There are troubling goings-on at the Philippine Deposit Insurance Corp. (PDIC) that we learned about in connection with the closure of a thrift bank, Unitrust Development Bank, and they speak of an important cog in the Philippines financial sector going awry. And that is quite troubling.
Over coffee, Unitrust shareholder Francis R. Yuseco gave us tidbits about the way PDIC “raided” the bank of its assets even as the supposed reason for its closure was belied by employees within the PDIC itself who, unable to stomach the strange goings-on, furnished copies to Yuseco about the real state of affairs of Unitrust.
Unitrust was closed down supposedly for being insolvent on January 4, 2002. That reason for the closure, where liabilities are said to be more than the bank assets was, however, disproved by the very employees of PDIC on the real score on about the bank.
Yuseco told me that “civic-minded and conscientious other officials and staff of the PDIC were confidentially furnishing the official audited copies “ of Unitrust and it turned out that the bank had a net capital of P153 million as of January 31, 2002, a far cry from its supposed insolvent status.
This is a crucial issue, the P153-million net capital of the bank , since the PDIC had relied on the supposed insolvency status of the bank to file a petition with the Makati Regional Trial Court on April 25, 2005, to have the bank liquidated.

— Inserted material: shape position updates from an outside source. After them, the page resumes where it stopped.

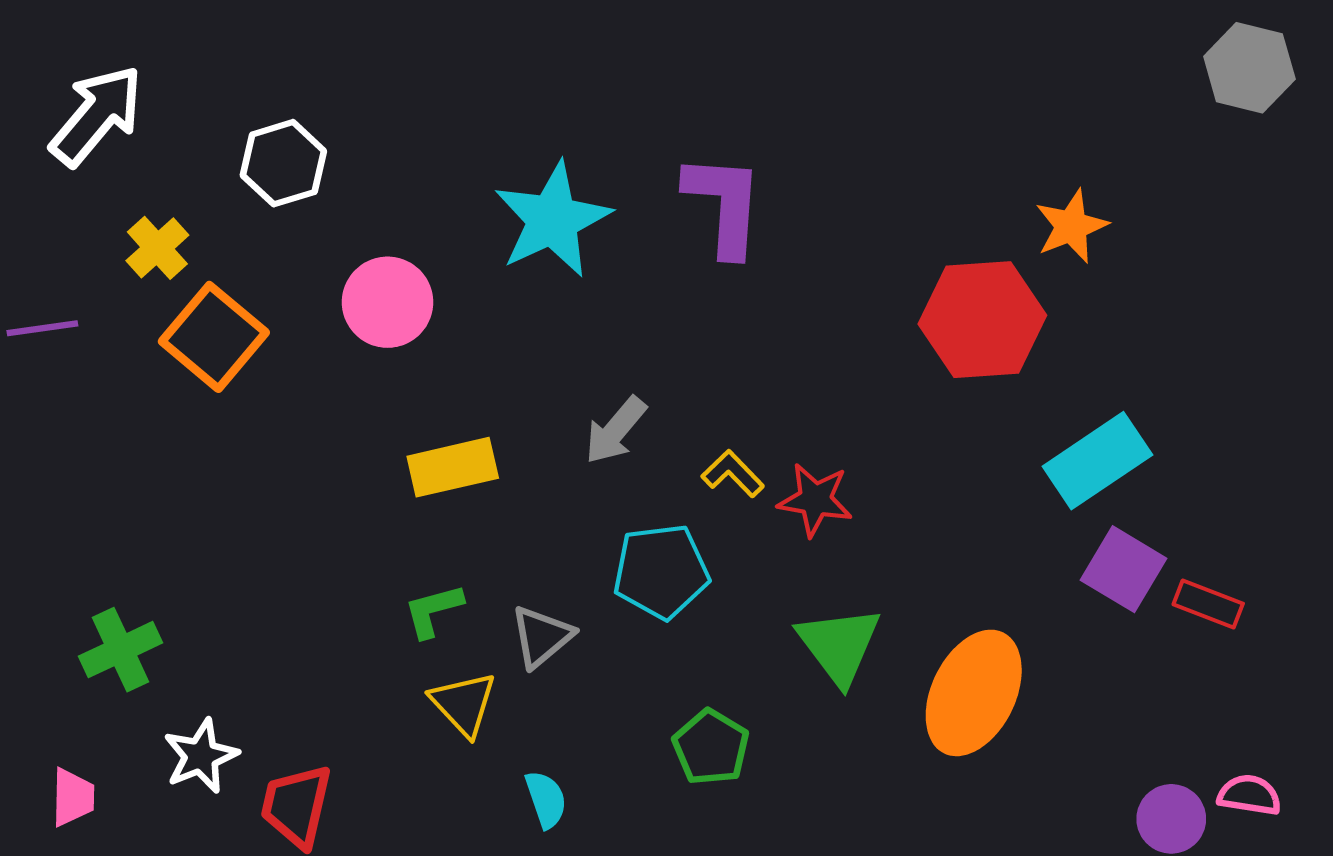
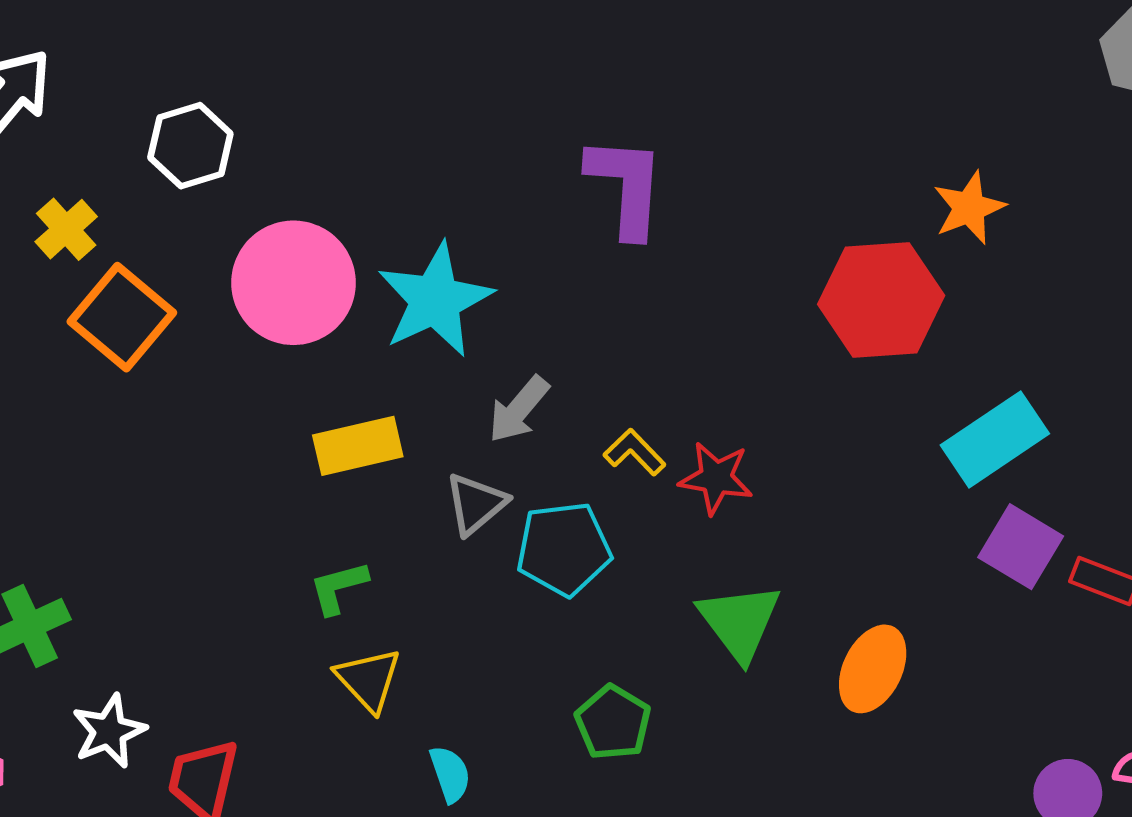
cyan star: (553, 220) -> (435, 300), moved
pink circle: (388, 302) -> (293, 283), size x1.4
gray triangle: (542, 637) -> (476, 504), moved
orange ellipse: (974, 693) -> (873, 669), size x0.7

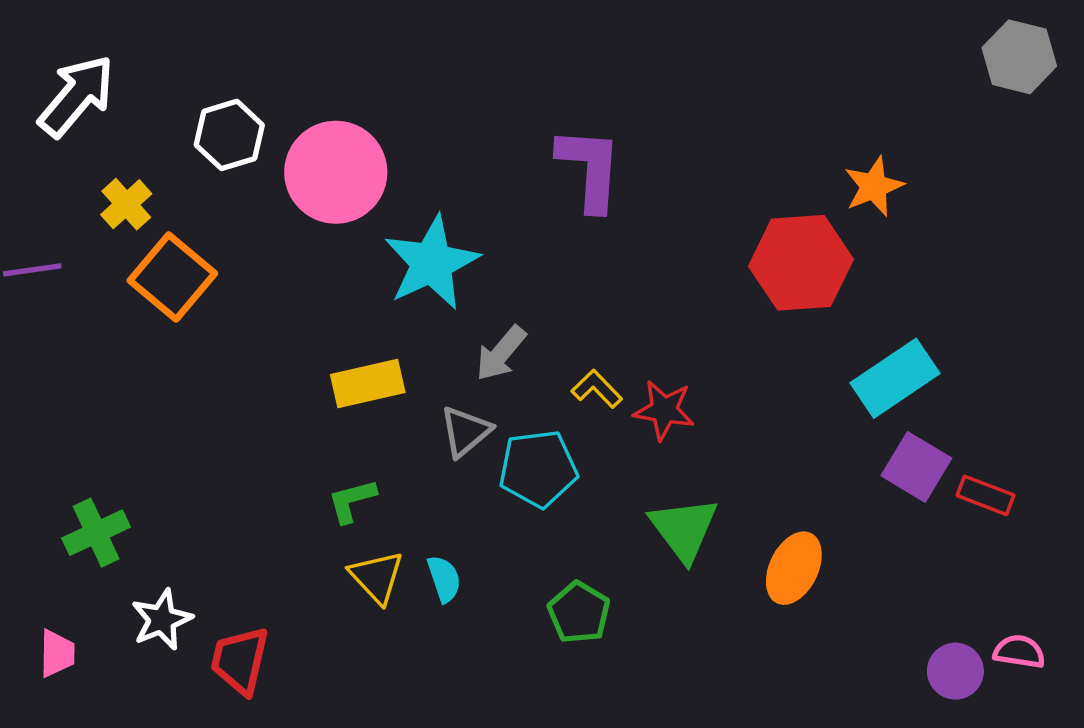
pink circle: (293, 283) -> (336, 172), moved
cyan semicircle: (450, 774) -> (444, 579), moved

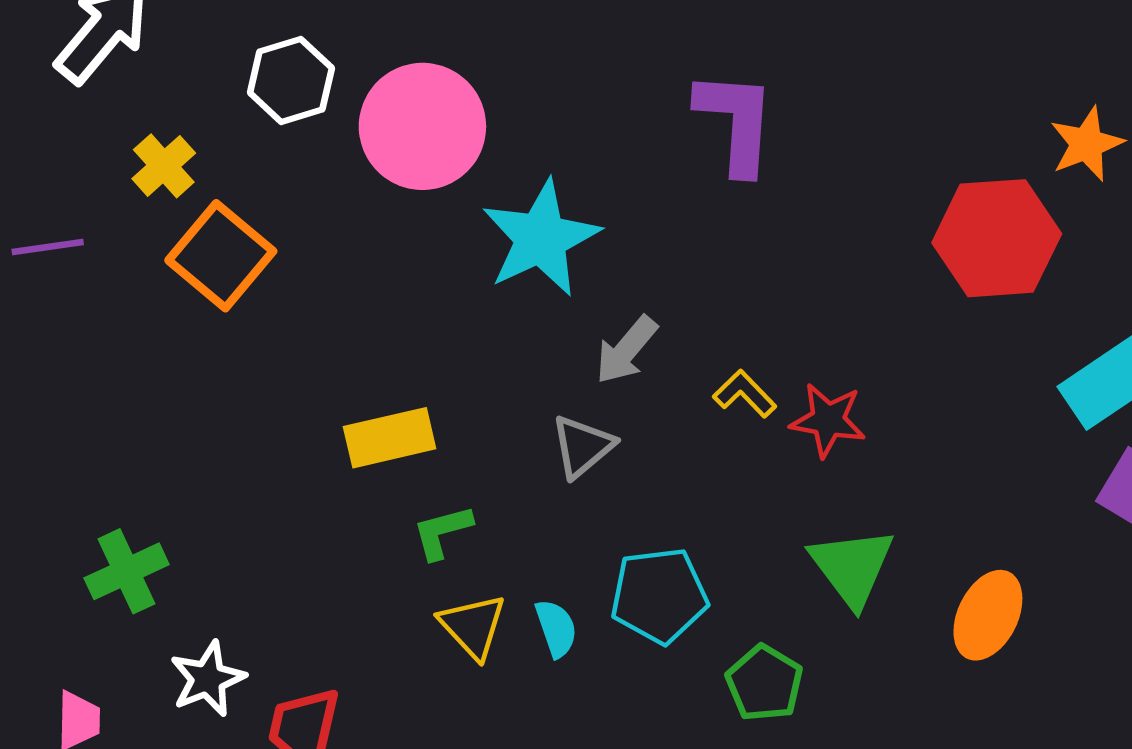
yellow rectangle: (368, 383) -> (390, 438), moved
cyan pentagon: (538, 469) -> (659, 595), moved
green pentagon: (579, 613) -> (764, 683), moved

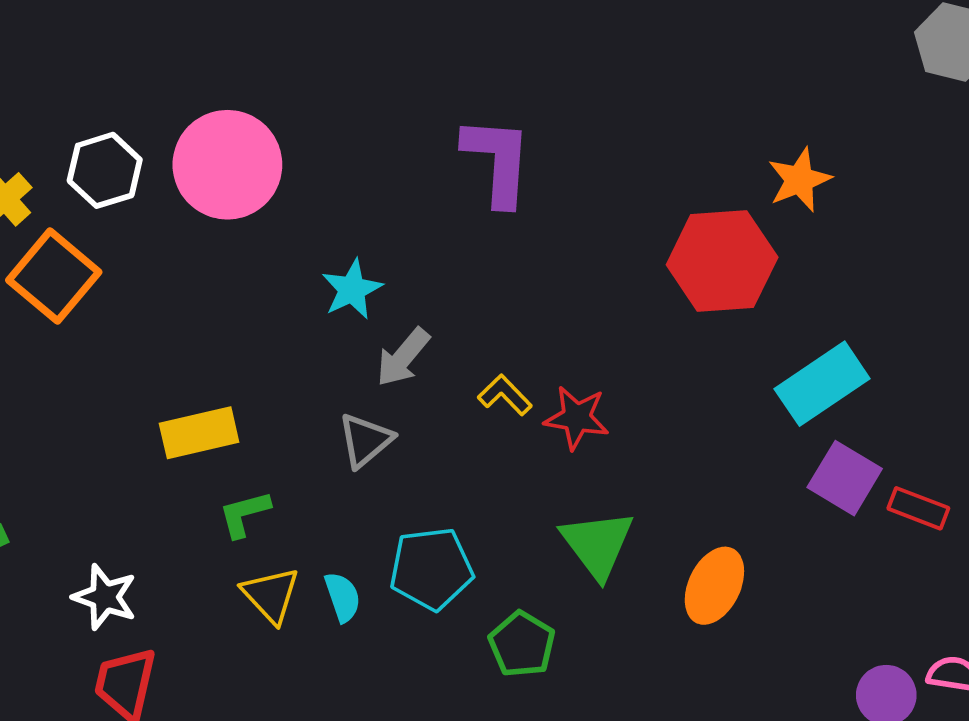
white hexagon: (291, 80) -> (105, 170), moved
cyan star: (541, 238) -> (352, 289), moved, size x0.6
white star: (208, 679) -> (105, 597), moved, turned -30

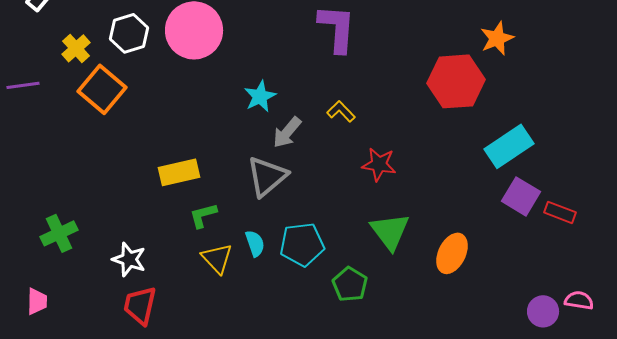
yellow L-shape: (505, 395) -> (341, 111), moved
gray triangle: (365, 440) -> (267, 176), size x1.4
cyan semicircle: (343, 597) -> (255, 243), moved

With liquidation, all the bank assets can be sold.
Aside from the liquidation of the bank’s assets, the PDIC is empowered to sell an asset even at 49 percent of its value. And this, we learned is what Yuseco rues since he found out that another asset owned by the bank, a pricey condo unit in the Ayala area has just been sold within days of our conversation.
What Yuseco bewails is that during the hearings at the lower court where he contested the PDIC petition for the liquidation of the bank, the court had to order the PDIC to furnish it with the financial status of Unitrust and true enough, the confidential copies that PDIC employees furnished Yuseco were found out to be true.
He told me that the lower court after establishing that Unitrust was still solvent, ordered the PDIC to “cease and desist” from liquidating the bank. But the PDIC still maintained that bank should be liquidated. On appeal, the PDIC changed its legal theory that the bank was being liquidated not because it was insolvent but because it was illiquid. This change of legal theory, according to Yuseco, is anathema both to the Rules of Court and prevailing jurisprudence.
But this change of legal theory was allowed by the Court of Appeals 11th Division and this is what Yuseco finds difficult to comprehend, since there are no laws, jurisprudence or rules that allow the liquidation of illiquid banks provided they are still solvent. If so, the PDIC would have liquidated the Philippine Bank of Communications (PBCom) years ago.
Yuseco maintains that “had it not been for the buy-in of the Lucio Group of Companies, the P7.6-billion unsecured loan that was exposed by the late and enlightened former PDIC President Michael Osmena would have still remained unpaid.”
The Unitrust shareholder has now appealed the CA’s decision with the Supreme Court. Meanwhile, according to Yuseco, he has found out, that the PDIC has collected more than P39 million from the Unitrust. Of this amount, 87.7 percent has been allotted to the PDIC officials “additional salaries, allowances and bonuses” which, we understand, are all prohibited under the double-compensation rule of the 1987 Constitution.
Now, that takes the cake. For Yuseco faces the prospects of possibly getting a bank, should the Supreme Court rule in his favor that has been bled dry of its cash by PDIC officials. Strange, indeed, are the ways of the PDIC but “who will watch the watchmen?”